His long, consistent career began in the early 1980s, as leader of The Rip, who recorded two EPs for Flying Nun. He later joined other prominent South Island musicians Peter Jefferies, David Mitchell and Robbie Muir to form Plagal Grind, whose self-titled EP is regarded as a masterpiece of extra-academic experimental music.
Alastair's solo work has gained a growing international reputation and is known as a benchmark of excellence for the independent, idiosyncratic mode it operates in. His works have been heralded in critical journals and documented by recordings on prestigious American labels. In his recent work, alongside solo recordings, Alastair collaborates with Bruce Russell in the improvisational group, A Handful of Dust, and with Matt De Gennaro, with whom he creates distinctive 'wire music', using piano wires in a site-specific installation.
His 2004 Radiant CD with Dino Karlis, has been described as "a monstrous collaboration between two of New Zealand's most vital underground musicians". In 2006 the prestigious North American label, Table of the Elements, archivers of such twentieth century musical geniuses as Charlie Patton and Tony Conrad, gave Alastair's solo work the status of contemporary classics by reissuing his albums Morse/Gaudylight and Talisman. Alastair's album of song-based material, the 20-track Orb, was released on his own label Nextbestway, via Global Routes, early in 2008 and received a glowing full-page review in the February edition oficon UK magazine The Wire.
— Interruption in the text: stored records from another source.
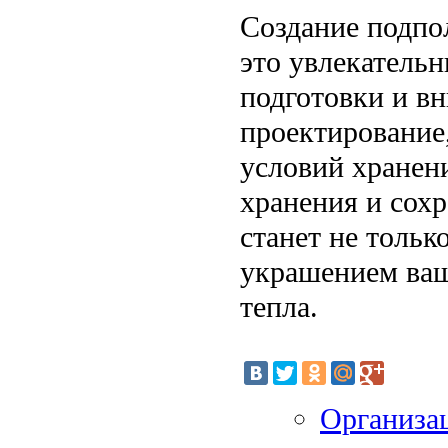
Создание подпо
это увлекатель
подготовки и в
проектирование
условий хранен
хранения и сохр
станет не толь
украшением ваш
тепла.
Организац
Alastair received an Arts Foundation Laureate Award in 2006. The Laureate Award is an investment in excellence across a range of art forms for an artist with prominence and outstanding potential for future growth. Their work is rich but their richest work still lies ahead of them. The Award recognises a moment in the artists' career that will allow them to have their next great success.
In 2008 the New York Label Azul Discographica released his collaboration with Bruce Russell - (under the moniker Handful of Dust) - the album Panegyrics.
Alastair is presently constructing a glass 'armonica', an instrument invented in 1761 by Benjamin Franklin. He sourced his materials locally and has given several performances on the not-quite-complete instrument. He is also designing his second "glass tube fire organ". The first is in the collection of the Sarjeant Gallery, Wanganui. The 3 1/2 octave flame organ includes 44 burners which will be mechanically controlled from a keyboard, to produce notes in borosilicate Rijke tubes. The team involved consists of Anne Ryan and Greg Kerr (glass-blowers), Tim Duval-Smith (mechanical engineer) and Alastair Galbraith (musician).
Alastair released his album Mass in July 2010, and it made The Wire's top 50 records of 2010.
Alastair lives at Taieri Mouth near Dunedin with his partner and son.